Being easily amused, I was having a rollicking good time in the shop making parts I could buy for 45 cents at the hardware store – but what fun is that? Making them involved machining on lathe and mill, TIG welding, MIG welding, silver brazing, zinc plating and exercise of vocabulary I’ve not used for a while. Living alone has its benefits…
The gaps between the boards on the deck at the lake are ¼” most places, at least enough places to suffice. The idea is to shove the inverted T down thru the crack, rotate it 90 degrees and tighten the wing nut to secure it. Then a rope can be run thru the eye to limit the excursion of the extended part of the awning when the wind gets frisky as it does now and then at Minnewaska.

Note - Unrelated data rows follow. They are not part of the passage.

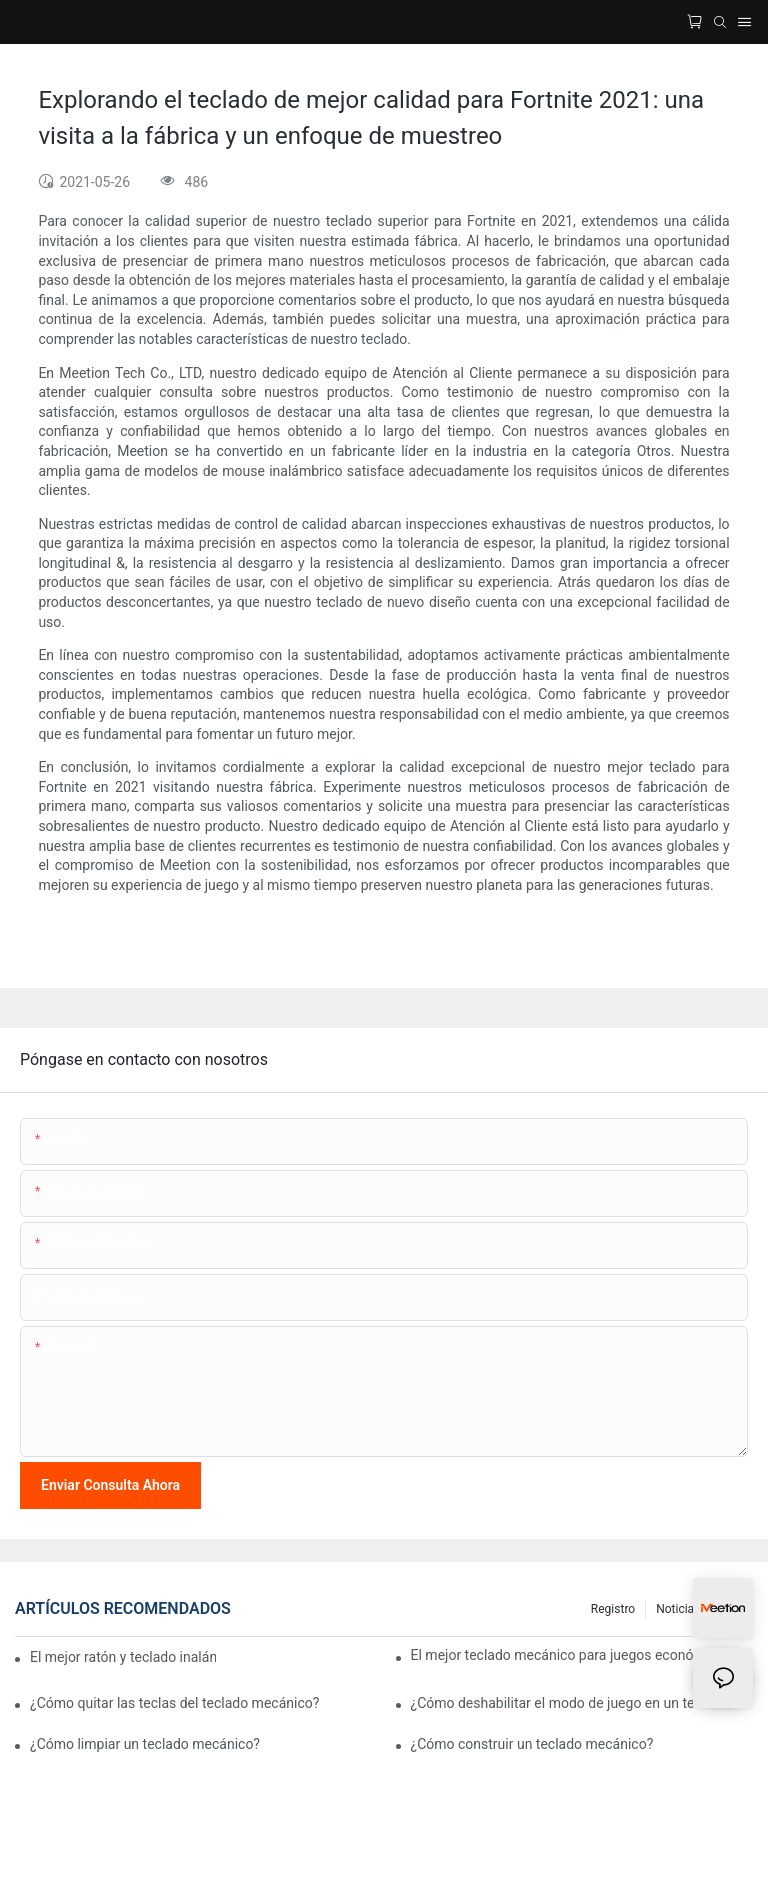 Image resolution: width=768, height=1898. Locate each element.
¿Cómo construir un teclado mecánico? (532, 1744)
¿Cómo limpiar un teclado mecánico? (145, 1744)
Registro (613, 1609)
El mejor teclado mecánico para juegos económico (568, 1655)
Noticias (678, 1609)
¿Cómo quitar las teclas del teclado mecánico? (174, 1703)
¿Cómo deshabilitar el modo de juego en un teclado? (573, 1703)
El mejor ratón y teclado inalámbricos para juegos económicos (123, 1657) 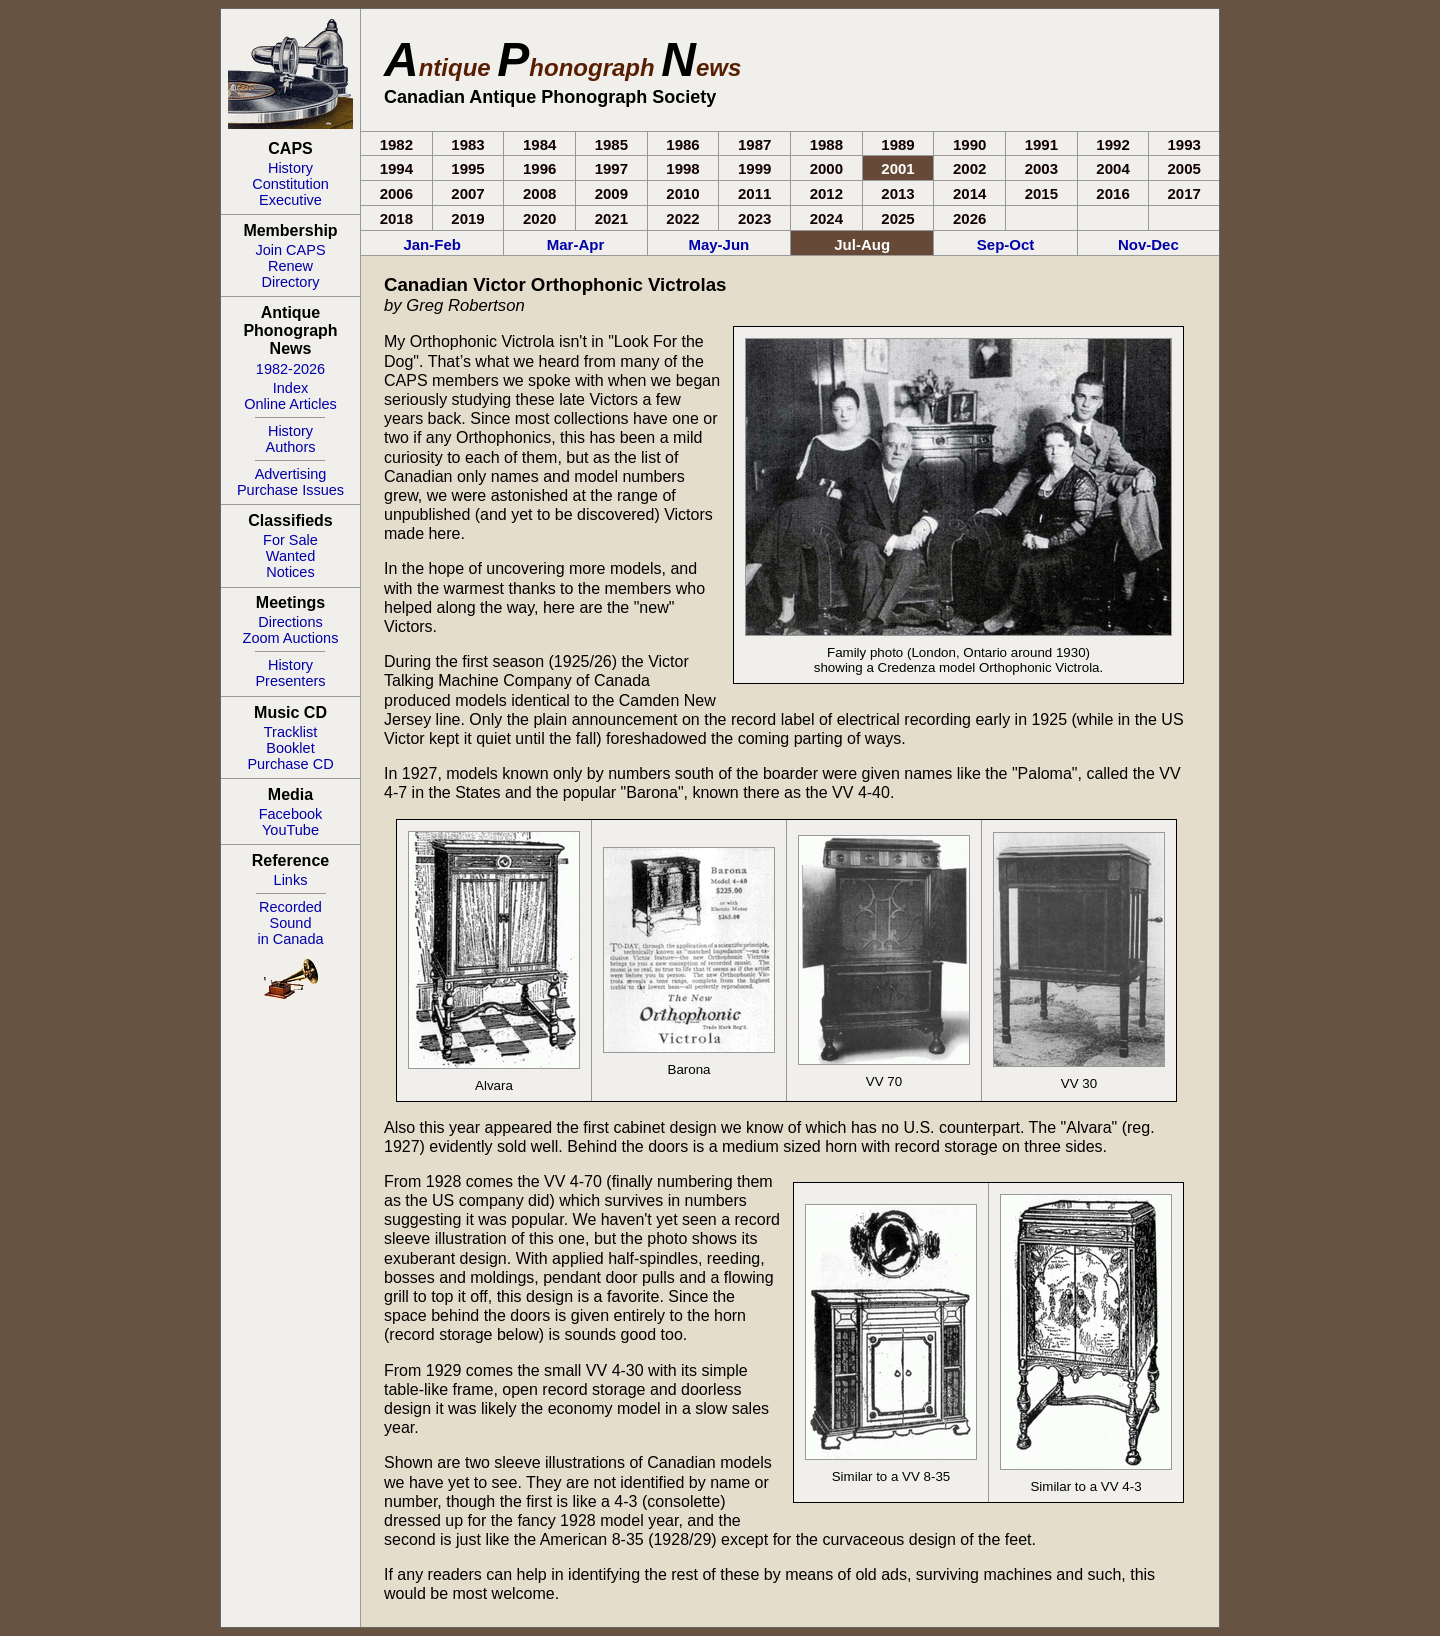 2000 (826, 168)
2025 (897, 218)
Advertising (291, 474)
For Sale (290, 540)
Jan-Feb (432, 244)
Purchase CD (290, 764)
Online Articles (290, 404)
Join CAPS (290, 250)
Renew (290, 266)
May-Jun (718, 244)
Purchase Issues (290, 490)
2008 (539, 193)
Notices (290, 572)
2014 (969, 193)
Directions (290, 622)
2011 (754, 193)
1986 (682, 144)
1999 (754, 168)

There’s a lot of awning there, so a lot of lift when the wind is just right.
When not needed, these two devices can be easily removed from the deck and put in the deck storage box until next needed, leaving the deck free of hazards to trip on during happy hour. Think of it as a quick-release heavy-duty screw eye.
I won’t say how much time I spent farting around making those stupid wing nuts. I didn’t want just a little pissant wingnut like any pedestrian mope can buy, oh my no! I wanted man-sized wingnuts, ol’ Son! I learned a few things. They were things I’ve learned before, but apparently not well enough to remember. Don’cha hate when that happens? Hint: when drilling stock in lathe in preparation for tapping, do not use previous hole found in stock for starter because it will surely be off center and then every operation thereafter will be f****d up. I knew that! Geez! At least I didn’t break a tap.
The nut was made of mild steel hex stock. The wings on the wing nut were cut from 1/8” mild steel flat stock and TIG-welded to the nut. The nut was pre-drilled one size under, but not tapped until welding operations were complete. Then it was drilled out #7 and tapped ¼-20.
The T part of the T-bolt is ¼” square stock. The eye is ¼” round mild steel rod wound around a ¾” mandrel in the vise. Being old, I cheat: it’s orange hot when I bend it. Bends like wet spaghetti.
The project involved two-step plating, and welding a previously-plated entity. I made the tee-bolt, washer and wingnut, plated them, assembled them, then made the eyes to be welded atop the tee-bolt. I jigged the job with drill press vises and clamps, then wrapped most of the plated part in a cloth soaked with water and hit it with the TIG just enough to get a spot weld and then quenched it quick with a squirt bottle. Result: plating intact up to 1/8” from the weld.
TIG is slow but precise so that’s why I tacked with TIG. Just made a weld the size of a BB to stick things together. Once stuck, jigging no longer necessary so I adjourned to the back lab where Mr. MIG resides. MIG is very fast: I’ve made welds on sheet metal that didn’t blister paint ¼” away. I finished welding on the eyes with MIG, again using a wet sock and a squirt bottle to minimize damage to existing plating. Then I wirebrushed it and stuck them in the zinc bucket to plate the eye and weld, and re-plate the parts that got burned off.